Elle fouillait en arrière, dans sa poche, cherchant son mouchoir pour
essuyer les larmes qui lui jaillissaient des yeux, fonçaient de
gouttes sombres les blanches floraisons de sa voilette, et comme
Charlie ne répliquait pas, elle questionna encore:

--Vous m'en voulez beaucoup, n'est-ce pas, Monsieur?... Il y a de
quoi!... Je comprends... Oui, certainement je suis cause de tout!!!...
Seulement, pour une fois que j'ai manqué à mes devoirs, car tous les
amis de votre père pourront vous affirmer si, pendant huit ans, je ne
me suis pas bien tenue, si je ne lui étais pas dévouée à votre père,
et fidèle et affectueuse,--pour une fois, je suis fièrement punie,
convenez-en!...

--Oui, oui, chuchota poliment Charlie avec un soupir.

A chacune de ces lamentations, de ces excuses, il ressentait comme un
élan de remords bavard, une tentation de couper la parole à Warner, de
faire à son tour des aveux, de lui déclarer: «Taisez-vous!... Non, ce
n'est pas vous, c'est moi!» Et il se contraignait à ne pas parler, par
peur d'en trop dire, tout absorbé, en une obsession de criminel, à se
figurer la terrifiante entrevue avec l'agonisant, la confrontation
proche avec sa victime, le funèbre spectacle où on le menait, les
infâmes imprécations que sûrement il allait, dans un instant, subir.

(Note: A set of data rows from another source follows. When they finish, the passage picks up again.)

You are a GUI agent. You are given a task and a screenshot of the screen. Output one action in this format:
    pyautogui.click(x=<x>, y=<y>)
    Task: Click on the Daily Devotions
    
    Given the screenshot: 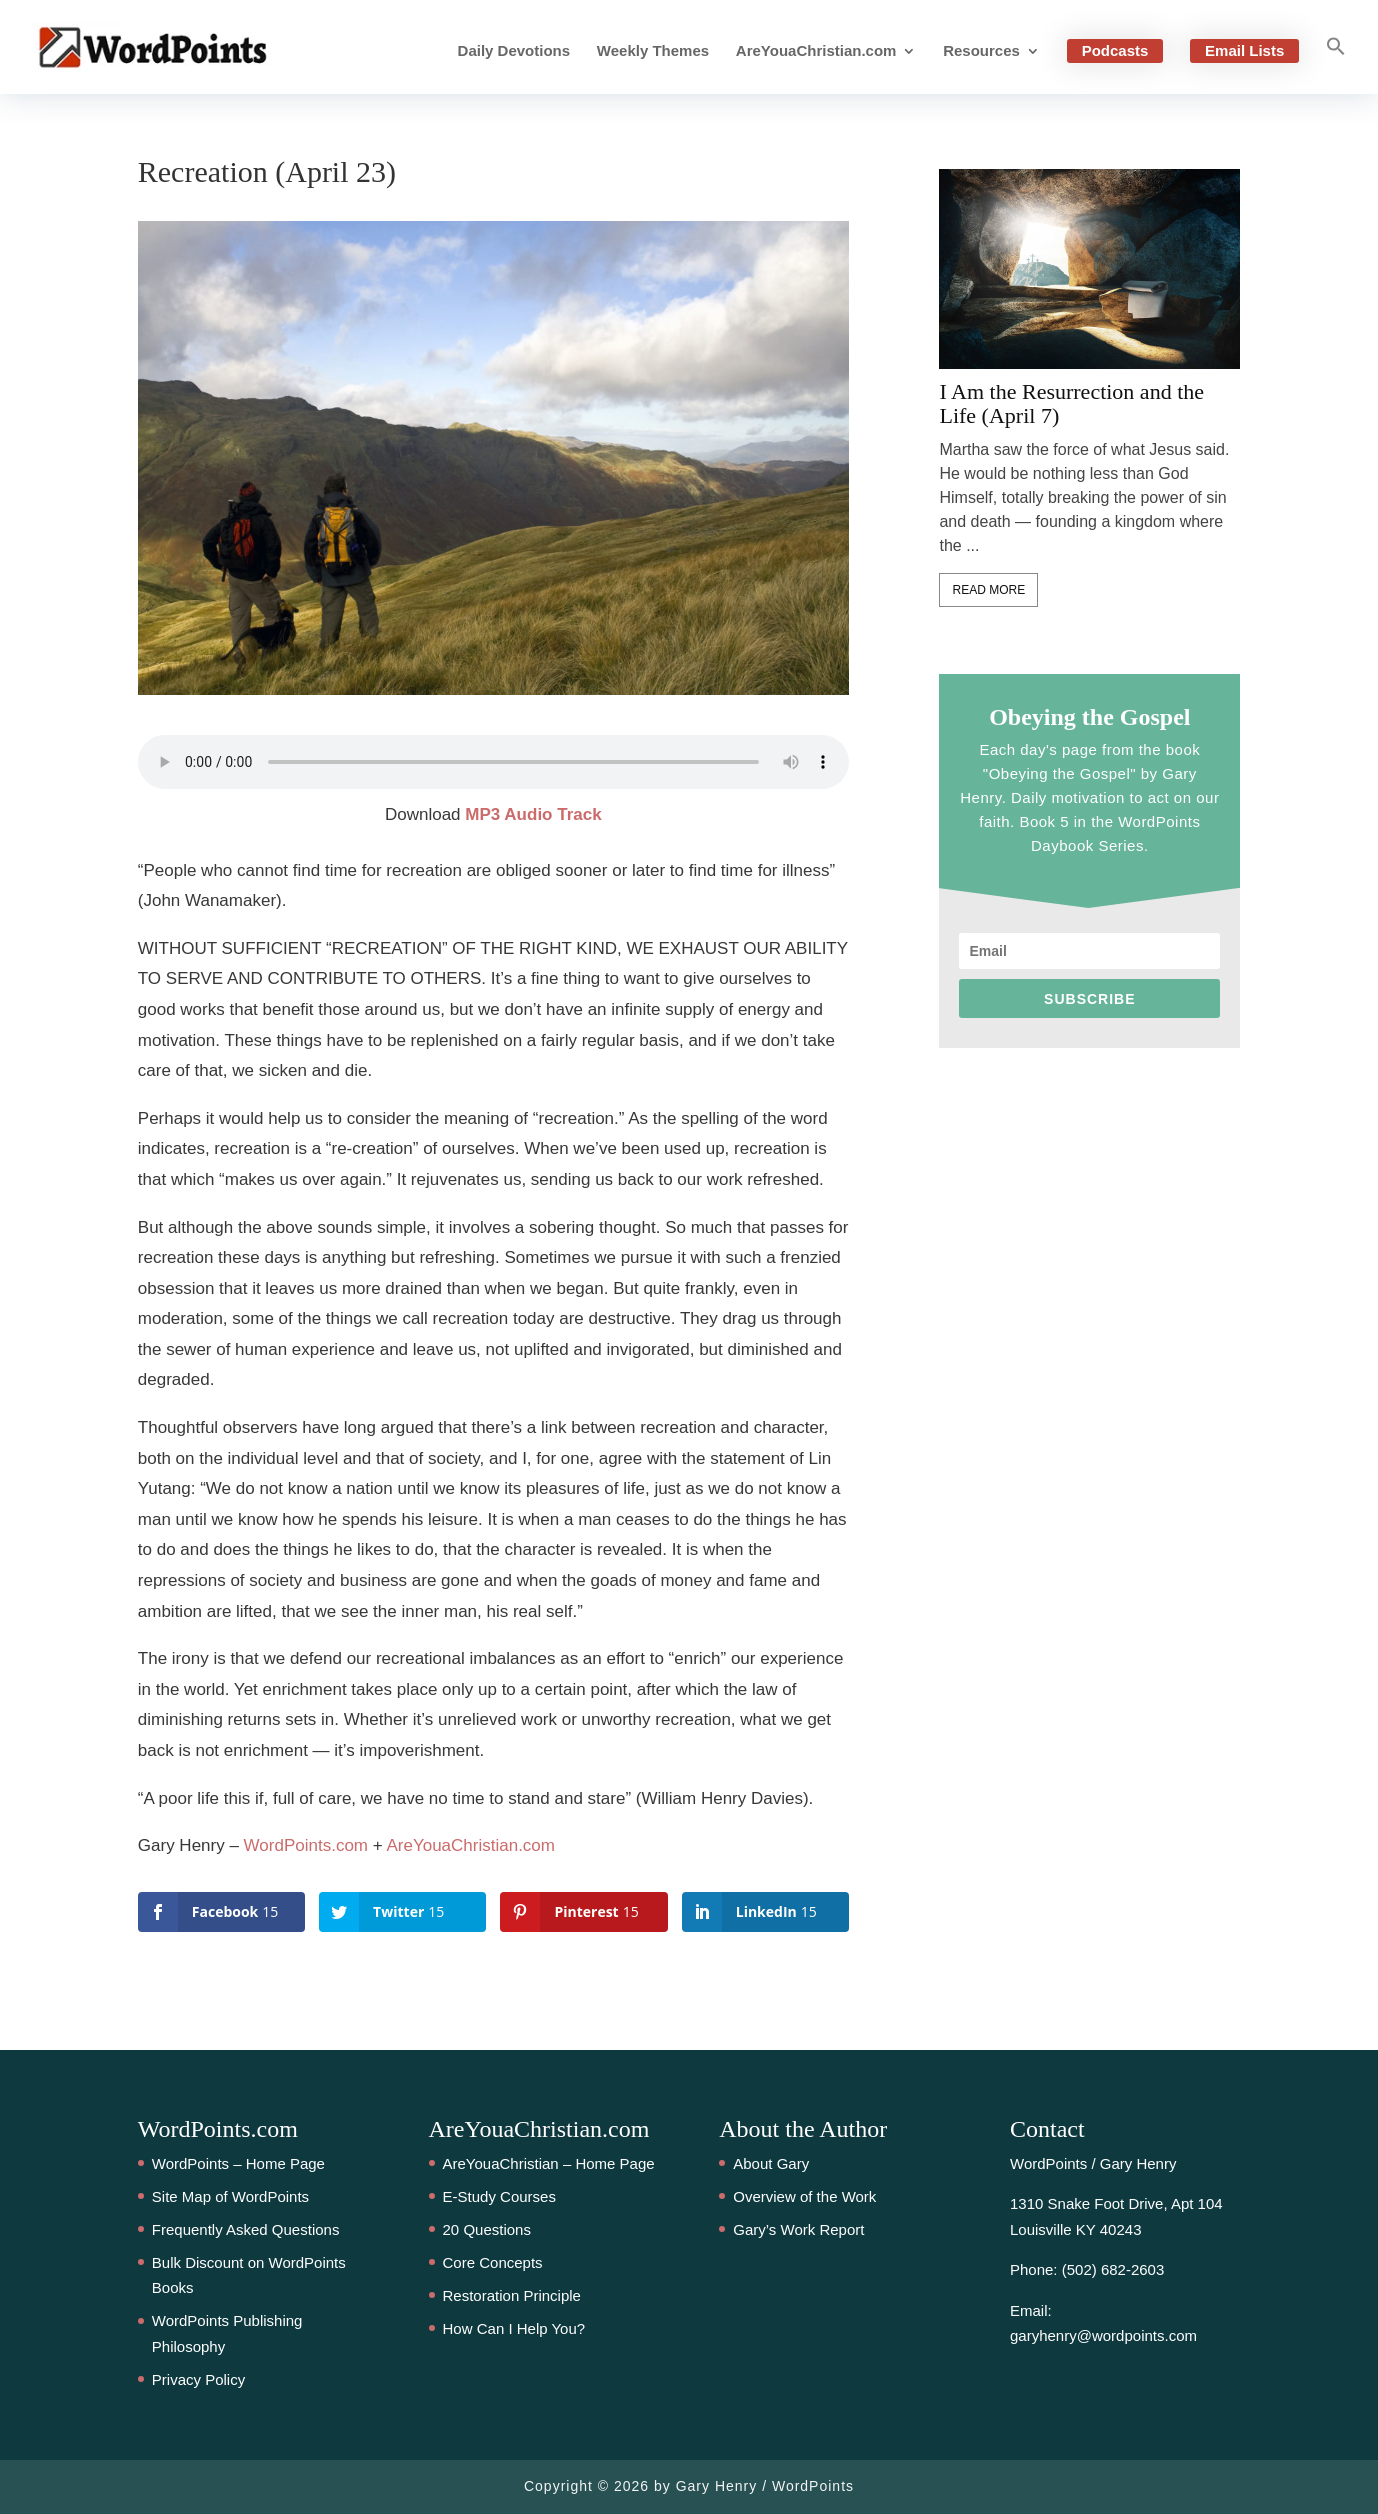 What is the action you would take?
    pyautogui.click(x=514, y=51)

Warner rabaissa sa voilette, se rencoigna silencieusement dans l'angle
de la voiture.

Déconcertée par le mutisme de Charlie, elle cherchait à quoi
l'attribuer. A la nature de «petit rossard» que Lahonce si souvent lui
avait décrite comme celle de son fils? Ou, au contraire, à la
bienséance, au respect de soi-même, à ce que se devait, en une aussi
difficile circonstance, un vrai jeune homme du monde, un vrai fils de
famille? Elle penchait même finalement pour l'approbation:

«Ce pauvre enfant! Il a raison... Qu'est-ce qu'il pourrait me
répondre?... Il se trouve gêné avec moi... La maîtresse de son père,
peuh! ce n'est pas commode!»

Mais elle sursauta en entendant la voix de Charlie qui interrogeait:

--Enfin, Madame, qu'est-ce qu'il dit? Quelles sont ces atrocités
auxquelles vous faites allusion?

Il avait lâché cette question, malgré lui, comme à bout d'imagination,
par une frayeur inapaisable de ce qui se criait là-bas peut-être sur
sa mère, sur Favierres, devant des domestiques, des étrangers, dans la
sauvage franchise du délire.

Warner répliqua avec hésitation:

--Mon Dieu!... Je ne puis guère vous le répéter... Ce sont des
injures... des mots... des mots... des gros mots... vous savez bien...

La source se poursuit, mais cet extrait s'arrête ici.